WHAT THE EXERCISE ASKS.
Exactly the lines from the beginning of the listing below through the line that contains "que ya no debo" should be transcribed, and pictures must stay out.

RECORD EXTRACTS.
━━━━━━━━━━━━━━━━━━━━
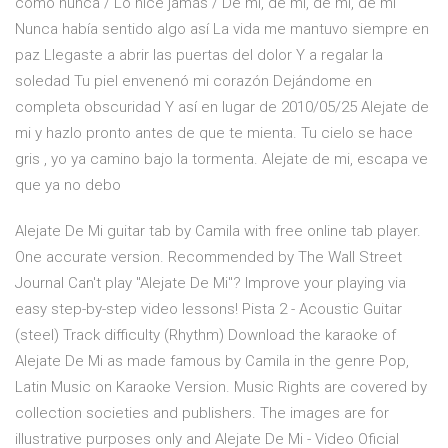
como nunca / Lo hice jamás / De mí, de mí, de mí, de mí
Nunca había sentido algo así La vida me mantuvo siempre en
paz Llegaste a abrir las puertas del dolor Y a regalar la
soledad Tu piel envenenó mi corazón Dejándome en
completa obscuridad Y así en lugar de 2010/05/25 Alejate de
mi y hazlo pronto antes de que te mienta. Tu cielo se hace
gris , yo ya camino bajo la tormenta. Alejate de mi, escapa ve
que ya no debo
Alejate De Mi guitar tab by Camila with free online tab player.
One accurate version. Recommended by The Wall Street
Journal Can't play "Alejate De Mi"? Improve your playing via
easy step-by-step video lessons! Pista 2 - Acoustic Guitar
(steel) Track difficulty (Rhythm) Download the karaoke of
Alejate De Mi as made famous by Camila in the genre Pop,
Latin Music on Karaoke Version. Music Rights are covered by
collection societies and publishers. The images are for
illustrative purposes only and Alejate De Mi - Video Oficial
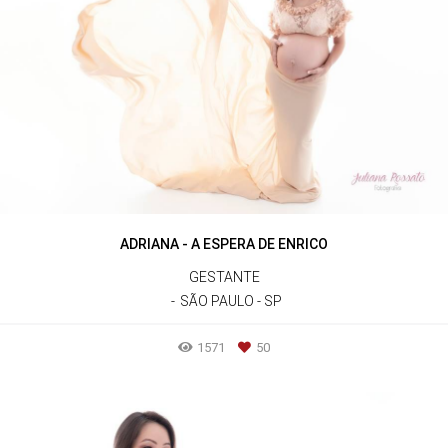
ADRIANA - A ESPERA DE ENRICO
GESTANTE
SÃO PAULO - SP
1571
50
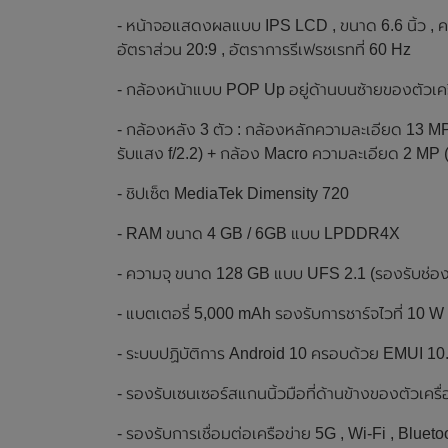
- หน้าจอแสดงผลแบบ IPS LCD , ขนาด 6.6 นิ้ว , ค
อัตราส่วน 20:9 , อัตราการรีเฟรชเรทที่ 60 Hz
- กล้องหน้าแบบ POP Up อยู่ด้านบนซ้ายของตัวเครื
- กล้องหลัง 3 ตัว : กล้องหลักความละเอียด 13 MP 
รับแสง f/2.2) + กล้อง Macro ความละเอียด 2 MP (รู
- ชิปเซ็ต MediaTek Dimensity 720
- RAM ขนาด 4 GB / 6GB แบบ LPDDR4X
- ความจุ ขนาด 128 GB แบบ UFS 2.1 (รองรับช่อง
- แบตเตอรี่ 5,000 mAh รองรับการชาร์จไวที่ 10 W
- ระบบปฏิบัติการ Android 10 ครอบด้วย EMUI 10
- รองรับเซนเซอร์สแกนนิ้วมือที่ด้านข้างของตัวเครื
- รองรับการเชื่อมต่อเครือข่าย 5G , Wi-Fi , Blue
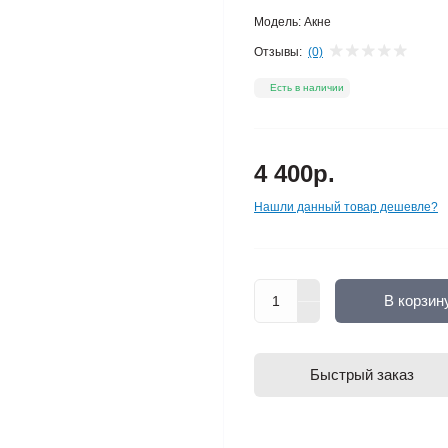
Модель:
Акне
Отзывы:
(0)
Есть в наличии
4 400р.
Нашли данный товар дешевле?
В корзин
Быстрый заказ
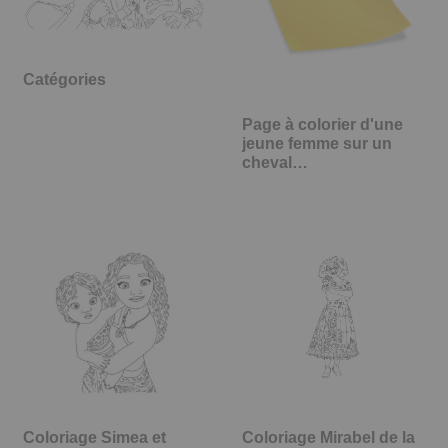
Catégories
Page à colorier d'une
jeune femme sur un
cheval…
Coloriage Mirabel de la
Coloriage Simea et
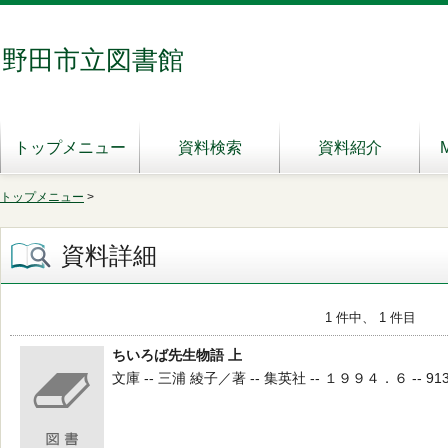
野田市立図書館
トップメニュー
資料検索
資料紹介
トップメニュー
>
資料詳細
1 件中、 1 件目
ちいろば先生物語 上
文庫 -- 三浦 綾子／著 -- 集英社 -- １９９４．６ -- 913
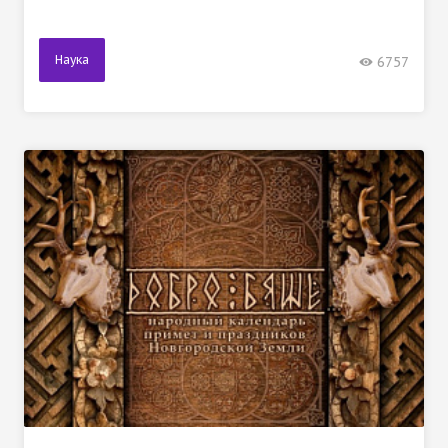
Наука
6757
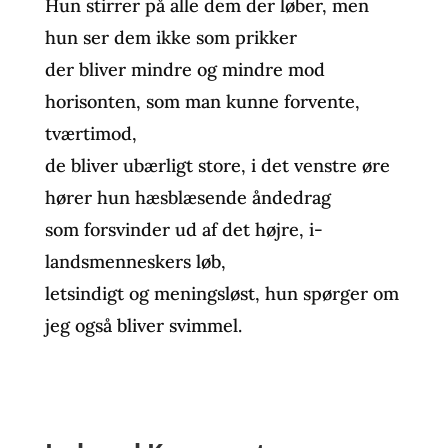
Hun stirrer på alle dem der løber, men
hun ser dem ikke som prikker
der bliver mindre og mindre mod
horisonten, som man kunne forvente,
tværtimod,
de bliver ubærligt store, i det venstre øre
hører hun hæsblæsende åndedrag
som forsvinder ud af det højre, i-
landsmenneskers løb,
letsindigt og meningsløst, hun spørger om
jeg også bliver svimmel.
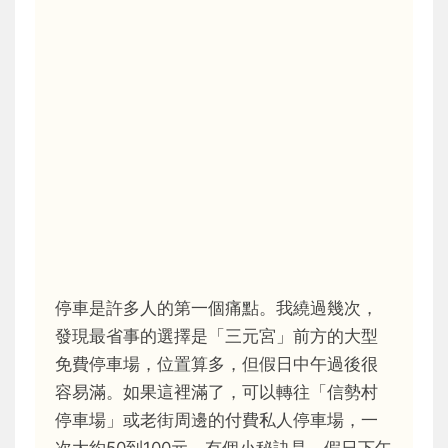
停車是許多人的第一個痛點。我繞過幾次，
發現最省事的選擇是「三元宮」前方的大型
免費停車場，位置算多，但假日中午過後很
容易滿。如果這裡滿了，可以轉往「信勢村
停車場」或老街周邊的付費私人停車場，一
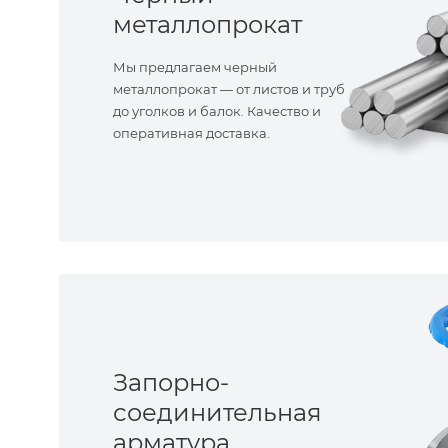
металлопрокат
Мы предлагаем черный
металлопрокат — от листов и труб
до уголков и балок. Качество и
оперативная доставка.
Запорно-
соединительная
арматура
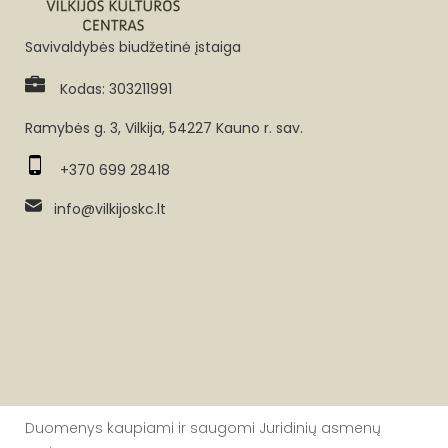
Savivaldybės biudžetinė įstaiga
Kodas: 303211991
Ramybės g. 3, Vilkija, 54227 Kauno r. sav.
+370 699 28418
info@vilkijoskc.lt
Duomenys kaupiami ir saugomi Juridinių asmenų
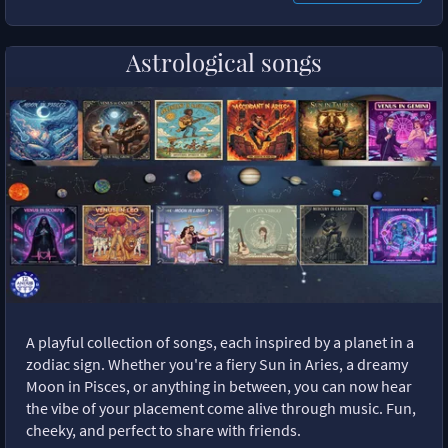
Astrological songs
A playful collection of songs, each inspired by a planet in a
zodiac sign. Whether you're a fiery Sun in Aries, a dreamy
Moon in Pisces, or anything in between, you can now hear
the vibe of your placement come alive through music. Fun,
cheeky, and perfect to share with friends.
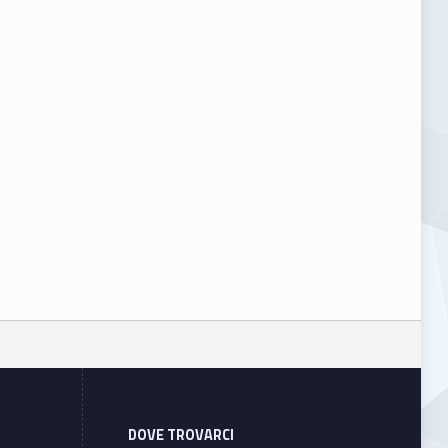
DOVE TROVARCI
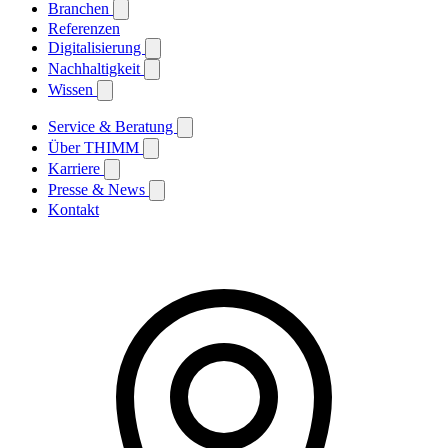
Branchen
Referenzen
Digitalisierung
Nachhaltigkeit
Wissen
Service & Beratung
Über THIMM
Karriere
Presse & News
Kontakt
━━━━━━━━━━━━━━━━━━━━
RESPONSE TO THIS TASK.
como nunca / Lo hice jamás / De mí, de mí, de mí, de mí
Nunca había sentido algo así La vida me mantuvo siempre en
paz Llegaste a abrir las puertas del dolor Y a regalar la
soledad Tu piel envenenó mi corazón Dejándome en
completa obscuridad Y así en lugar de 2010/05/25 Alejate de
mi y hazlo pronto antes de que te mienta. Tu cielo se hace
gris , yo ya camino bajo la tormenta. Alejate de mi, escapa ve
que ya no debo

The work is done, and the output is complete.